Looking at consumer reviews, there are plenty of positive reviews, but the negative reviews usually focus on defective aligners and discomfort with aligners. Some of the more serious complaints revolve around the aligners causing serious orthodontic damage. The theme here being faults in the technology that cause the treatment to not be effective, and sometimes causing new damage. But overall, there are a lot of positive reviews with what appears to be a lot of happy customers.

When it comes down to it, the best option for you depends on what you want. If you want rock-solid treatment with little to no worry of collateral damage, metal braces or Invisalign is the best option for you. The continuous visits to the orthodontist and in-person care ensures that the treatment is as effective as possible. The DIY clear aligner brands are your best option if you have minor orthodontic issues and are looking to save some money, but you should visit a dentist/orthodontist first so you can better understand your orthodontic issues.

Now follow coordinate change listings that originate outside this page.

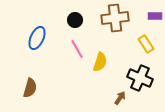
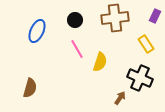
purple rectangle: rotated 64 degrees counterclockwise
blue ellipse: moved 7 px up
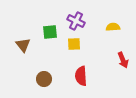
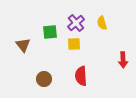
purple cross: moved 2 px down; rotated 24 degrees clockwise
yellow semicircle: moved 11 px left, 4 px up; rotated 104 degrees counterclockwise
red arrow: rotated 21 degrees clockwise
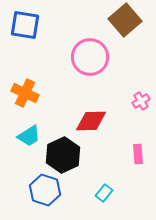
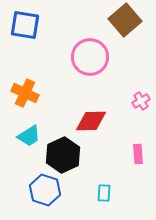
cyan rectangle: rotated 36 degrees counterclockwise
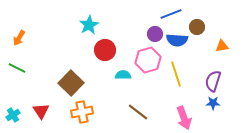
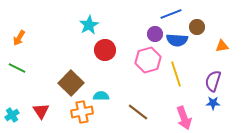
cyan semicircle: moved 22 px left, 21 px down
cyan cross: moved 1 px left
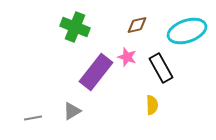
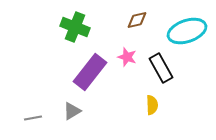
brown diamond: moved 5 px up
purple rectangle: moved 6 px left
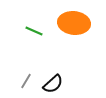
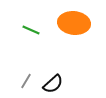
green line: moved 3 px left, 1 px up
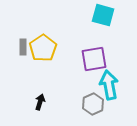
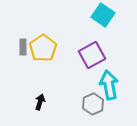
cyan square: rotated 20 degrees clockwise
purple square: moved 2 px left, 4 px up; rotated 20 degrees counterclockwise
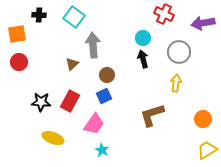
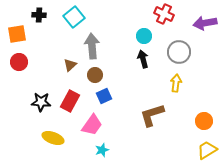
cyan square: rotated 15 degrees clockwise
purple arrow: moved 2 px right
cyan circle: moved 1 px right, 2 px up
gray arrow: moved 1 px left, 1 px down
brown triangle: moved 2 px left, 1 px down
brown circle: moved 12 px left
orange circle: moved 1 px right, 2 px down
pink trapezoid: moved 2 px left, 1 px down
cyan star: rotated 24 degrees clockwise
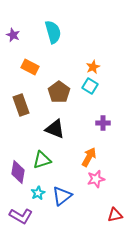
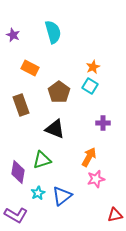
orange rectangle: moved 1 px down
purple L-shape: moved 5 px left, 1 px up
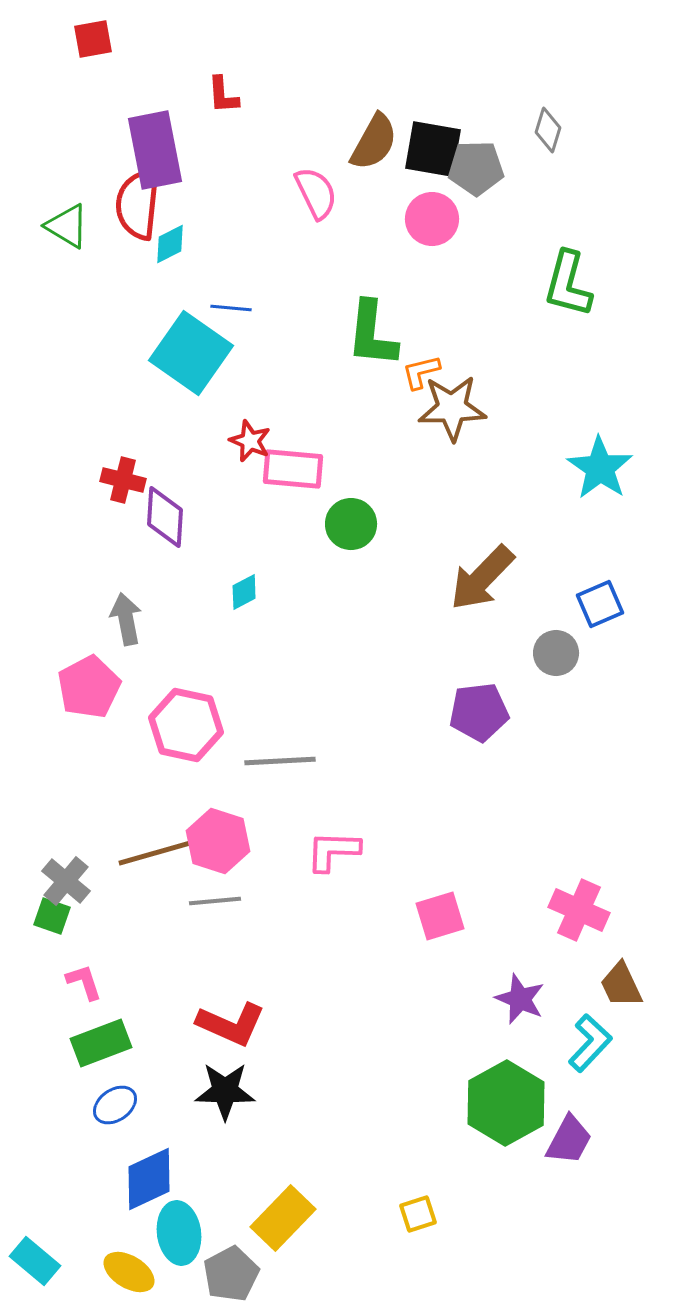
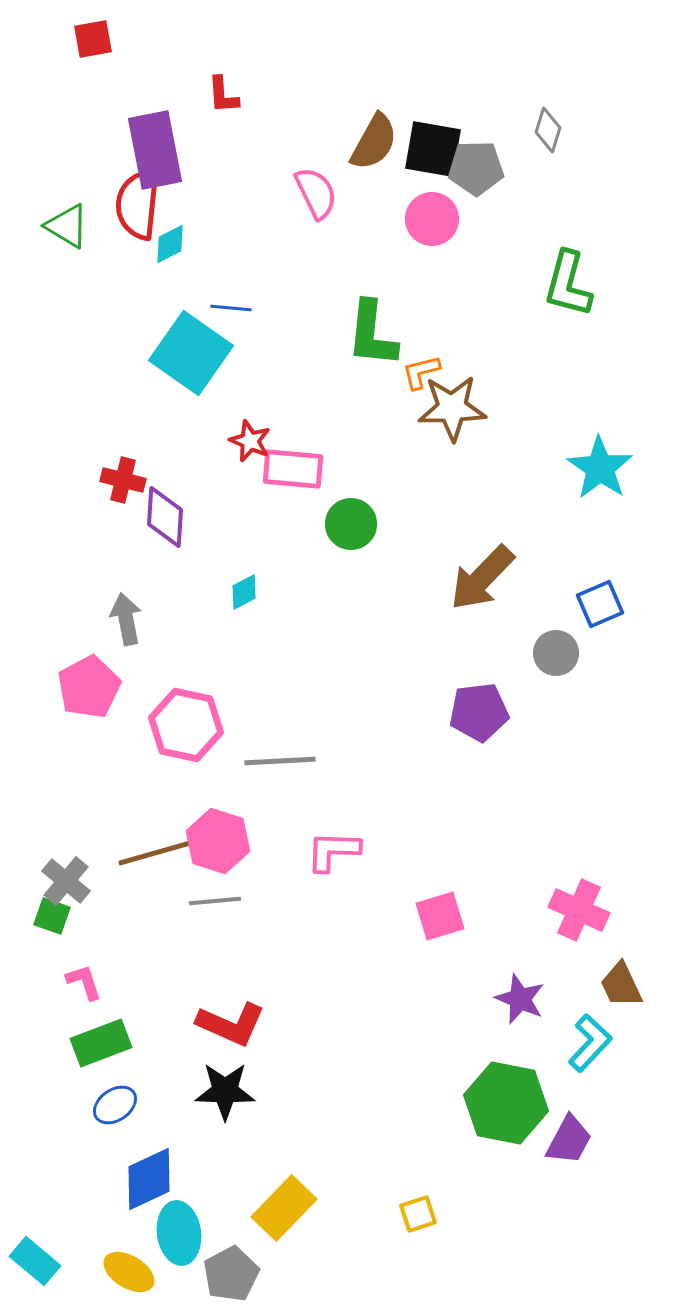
green hexagon at (506, 1103): rotated 20 degrees counterclockwise
yellow rectangle at (283, 1218): moved 1 px right, 10 px up
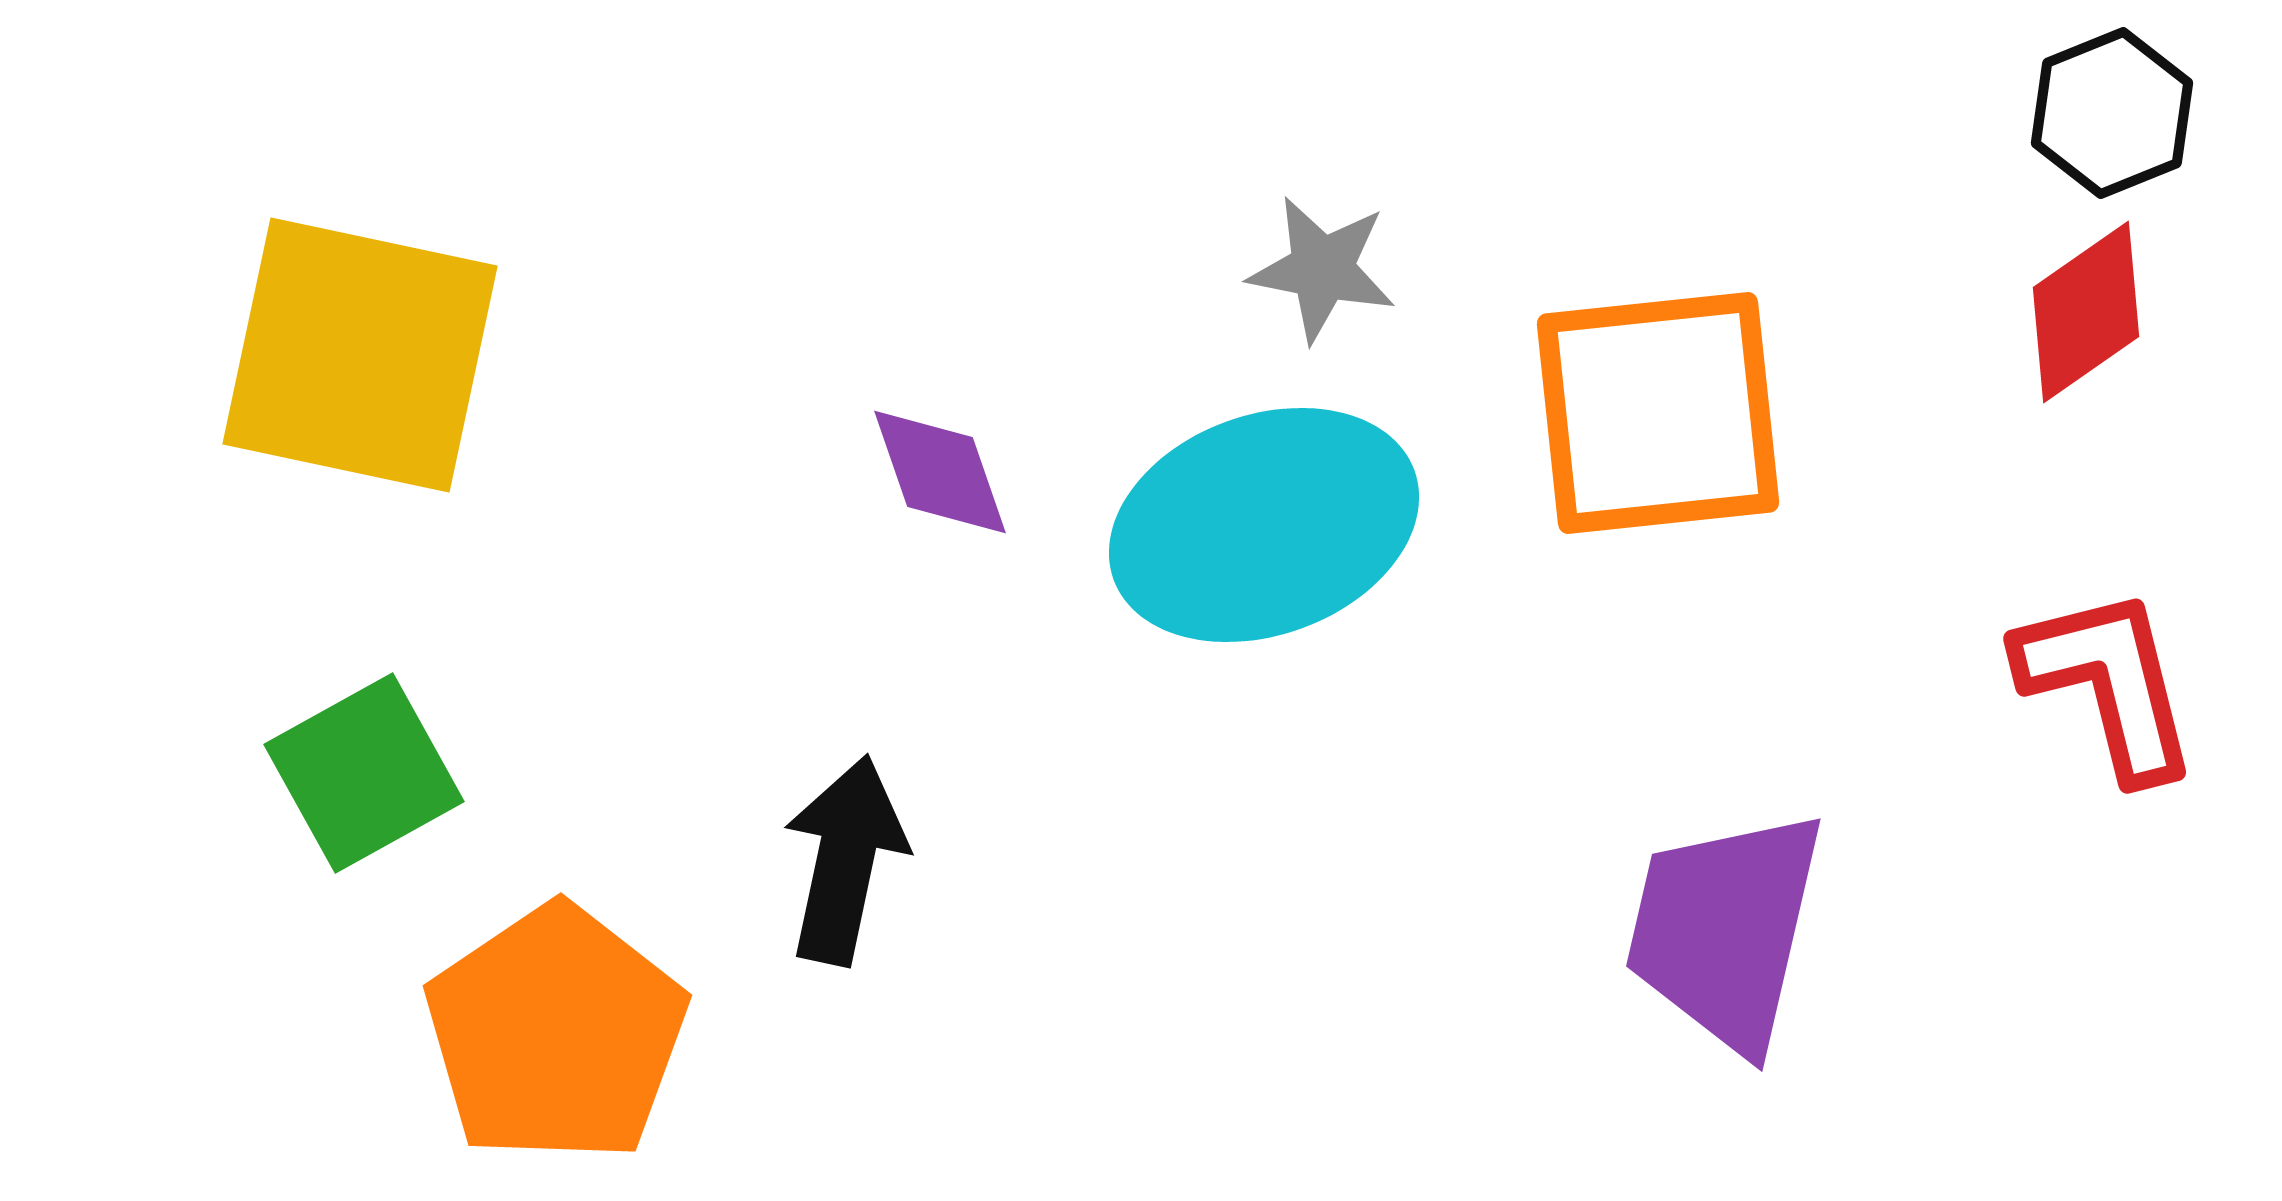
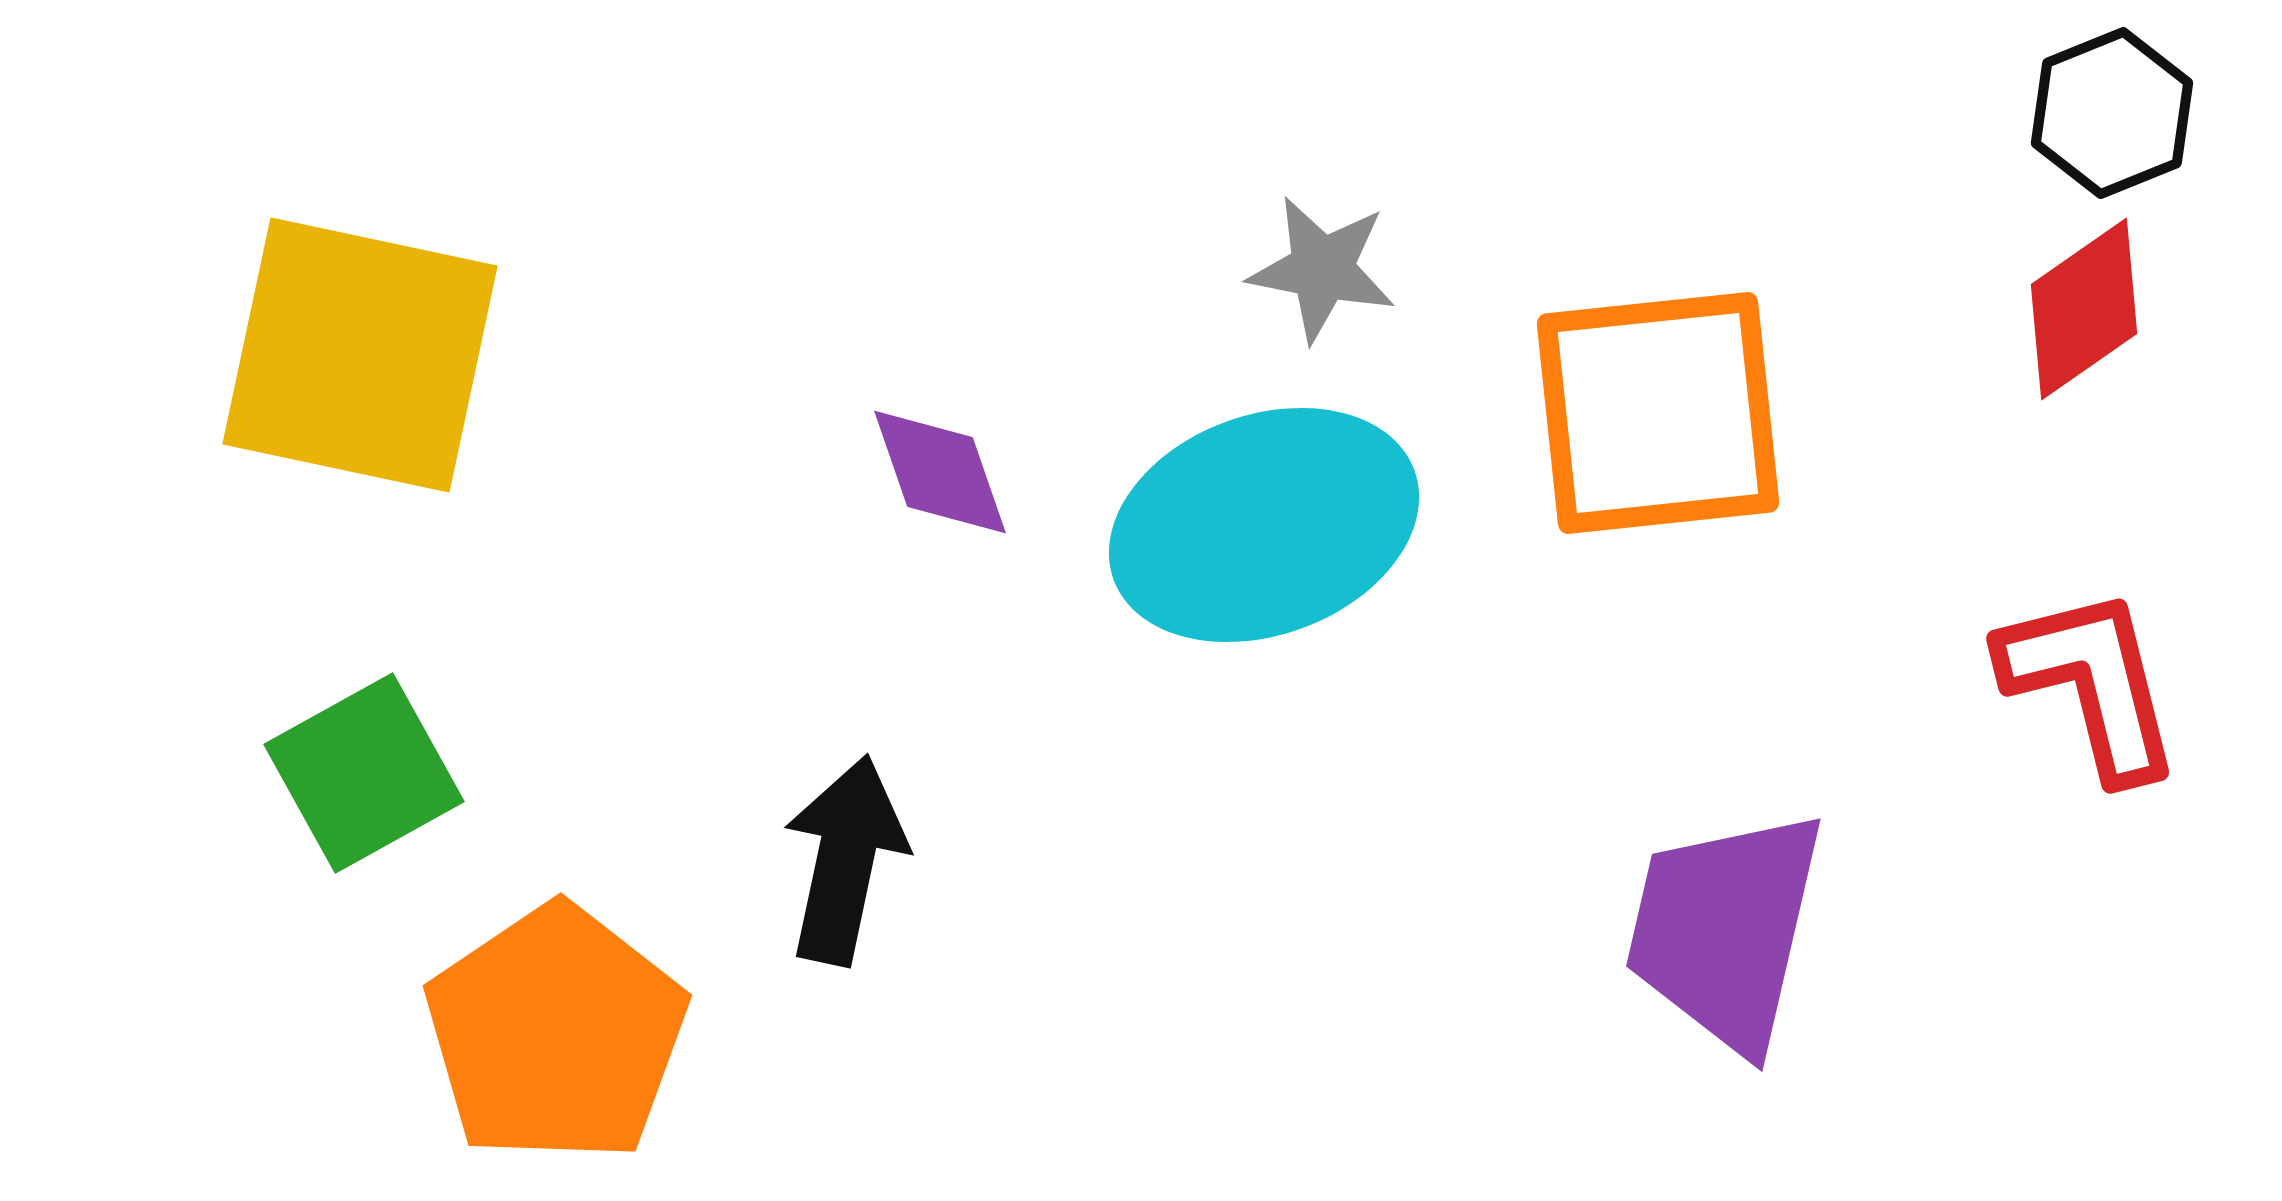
red diamond: moved 2 px left, 3 px up
red L-shape: moved 17 px left
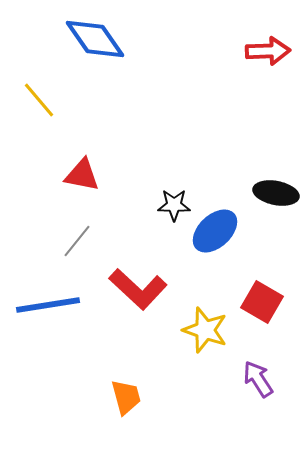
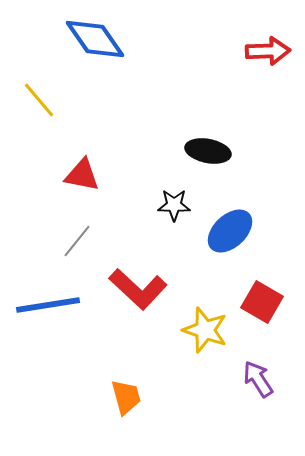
black ellipse: moved 68 px left, 42 px up
blue ellipse: moved 15 px right
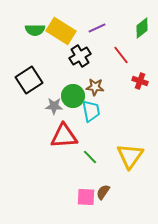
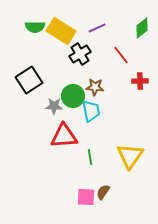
green semicircle: moved 3 px up
black cross: moved 2 px up
red cross: rotated 21 degrees counterclockwise
green line: rotated 35 degrees clockwise
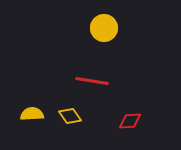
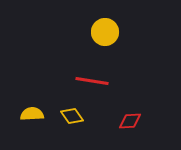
yellow circle: moved 1 px right, 4 px down
yellow diamond: moved 2 px right
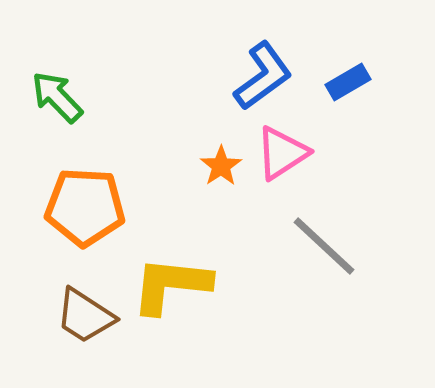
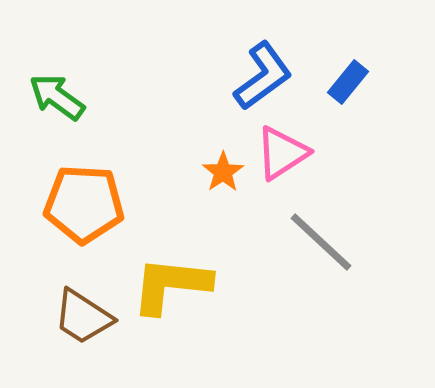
blue rectangle: rotated 21 degrees counterclockwise
green arrow: rotated 10 degrees counterclockwise
orange star: moved 2 px right, 6 px down
orange pentagon: moved 1 px left, 3 px up
gray line: moved 3 px left, 4 px up
brown trapezoid: moved 2 px left, 1 px down
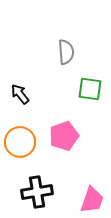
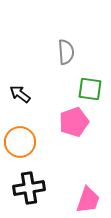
black arrow: rotated 15 degrees counterclockwise
pink pentagon: moved 10 px right, 14 px up
black cross: moved 8 px left, 4 px up
pink trapezoid: moved 4 px left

One final point – DIY clear aligners are still relatively new in the marketplace and the issues raised by the dental and orthodontic community, while coming off as anti-competition, do make valid points regarding the level of care one receives with DIY dental care. Your bite affects your jaw in complex ways, and like with all complex machinery, constant expert care is recommended. It is up to you as the consumer, using all the information you have gathered (including from your doctor), to determine if a DIY level of care is right for you. If your orthodontic issues are mild, and your dentist/orthodontist thinks it would be ok, then certainly the price is right when it comes to using DIY clear aligners.